|State Supreme Court Justice
Richard Kloch ruled that the law
allows a board of directors of a not
for profit corporation, such as the
Niagara County SPCA, to set their
own rules for membership, and
can, as in the case of the SPCA, if
the board chooses, raise membership
fees to $1,000. Membership
fees previously were $25.
The Niagara County SPCA, feeling "vindicated" after winning dismissal of a lawsuit by three members against the board's decision to increase voting membership fees from $25 to $1,000 and to the legality of the board itself, is promising to refocus its energy on bringing back corporate sponsors.
Board President Bryan Barish said the lawsuit seemed to be an attempt by the activists to take over the shelter, saying "the only ones who got hurt are the animals," and he said it was now time to bring in much-needed corporate sponsorship to continue the shelter's "no kill" efforts.
Barish said the shelter is committed to No Kill regardless of the cost, and he believes the legal victory will go a long way toward re-establishing the shelter's credibility with corporate supporters.
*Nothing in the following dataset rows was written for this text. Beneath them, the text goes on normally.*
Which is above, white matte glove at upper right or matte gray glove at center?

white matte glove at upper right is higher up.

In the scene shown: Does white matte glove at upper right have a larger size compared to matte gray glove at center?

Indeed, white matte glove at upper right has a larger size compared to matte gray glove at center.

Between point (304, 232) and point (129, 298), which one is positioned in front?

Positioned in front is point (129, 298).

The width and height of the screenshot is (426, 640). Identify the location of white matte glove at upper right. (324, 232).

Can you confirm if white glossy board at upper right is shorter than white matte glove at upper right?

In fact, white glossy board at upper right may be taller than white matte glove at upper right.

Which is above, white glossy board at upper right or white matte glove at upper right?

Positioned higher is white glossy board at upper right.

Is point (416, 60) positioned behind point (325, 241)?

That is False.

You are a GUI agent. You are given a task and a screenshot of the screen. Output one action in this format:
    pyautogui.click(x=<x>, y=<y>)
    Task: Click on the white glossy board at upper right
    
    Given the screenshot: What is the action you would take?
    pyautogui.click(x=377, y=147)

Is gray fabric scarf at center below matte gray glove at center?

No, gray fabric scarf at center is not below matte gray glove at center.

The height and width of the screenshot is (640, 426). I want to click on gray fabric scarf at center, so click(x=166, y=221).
He said the shelter has raised its survival rate to 90 percent or higher, and believes the success of the program is helping to win back corporate sponsors.
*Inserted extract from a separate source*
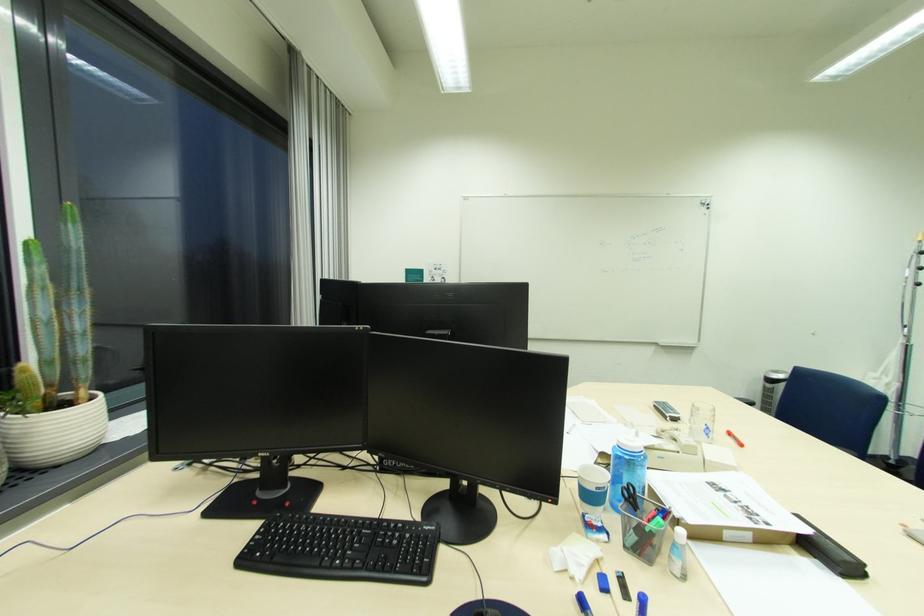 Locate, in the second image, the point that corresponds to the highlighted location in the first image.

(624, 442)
Carol Tutzauer, the president of Buffalo Humane and one of the activists who filed the court action against the SPCA, said in a news release that she was disappointed in the decision by State Supreme Court Justice Richard Kloch that the SPCA board has "complete power over membership," but she vowed to continue to step up for the animals.
"This action regarding process and fairness to members never influenced our efforts to help the animals," Tutzauer said in a written statement. "I am very supportive of the shelter's No Kill mission, and I have been their champion in having their efforts recognized among No Kill watchdog organizations. I am also a resident of Niagara County, and this is my shelter too."